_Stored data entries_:
────────────────────────────────────────
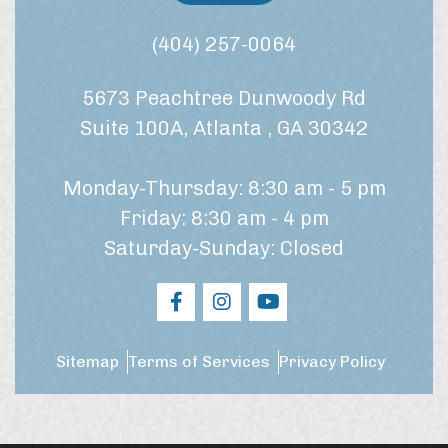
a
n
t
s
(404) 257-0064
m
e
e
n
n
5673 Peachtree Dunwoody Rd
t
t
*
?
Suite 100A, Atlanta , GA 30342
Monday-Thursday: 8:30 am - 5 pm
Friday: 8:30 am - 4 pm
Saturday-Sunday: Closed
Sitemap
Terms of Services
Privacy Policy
────────────────────────────────────────
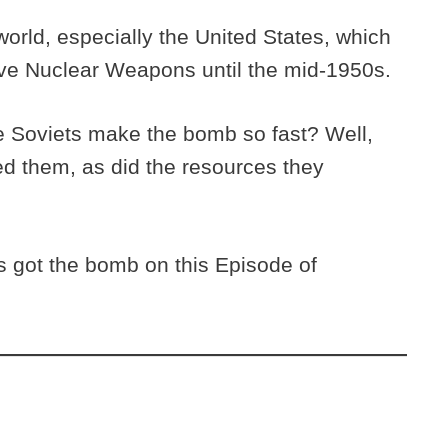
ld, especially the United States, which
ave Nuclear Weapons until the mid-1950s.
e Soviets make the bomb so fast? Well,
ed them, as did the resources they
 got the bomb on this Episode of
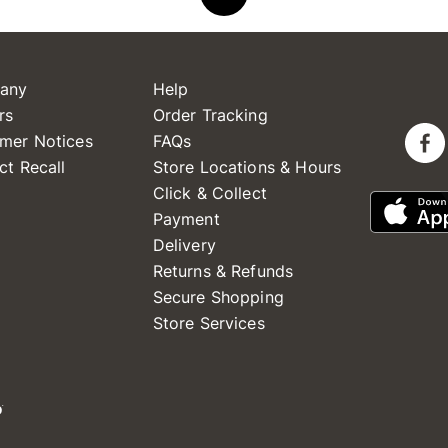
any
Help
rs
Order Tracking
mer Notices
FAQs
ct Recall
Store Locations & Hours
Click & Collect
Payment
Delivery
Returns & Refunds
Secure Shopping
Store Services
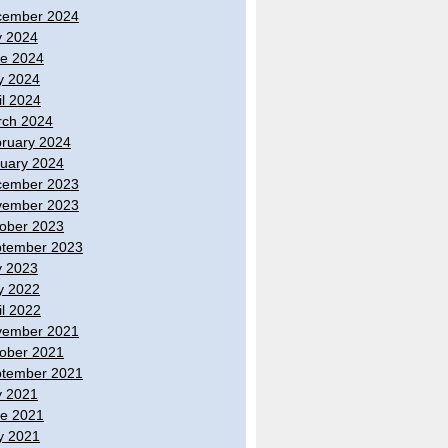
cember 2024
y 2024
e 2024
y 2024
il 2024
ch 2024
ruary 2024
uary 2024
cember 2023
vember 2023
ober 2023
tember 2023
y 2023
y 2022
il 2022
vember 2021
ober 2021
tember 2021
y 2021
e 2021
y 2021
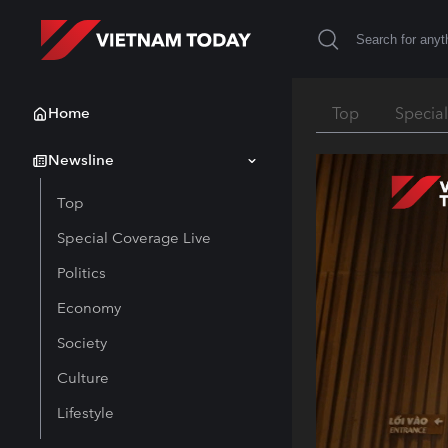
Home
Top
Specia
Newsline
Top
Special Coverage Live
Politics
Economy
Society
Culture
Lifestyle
────────────────────────────────────────
Work out how many lines contain the word "bomb" in the records, and answer with the number only.

2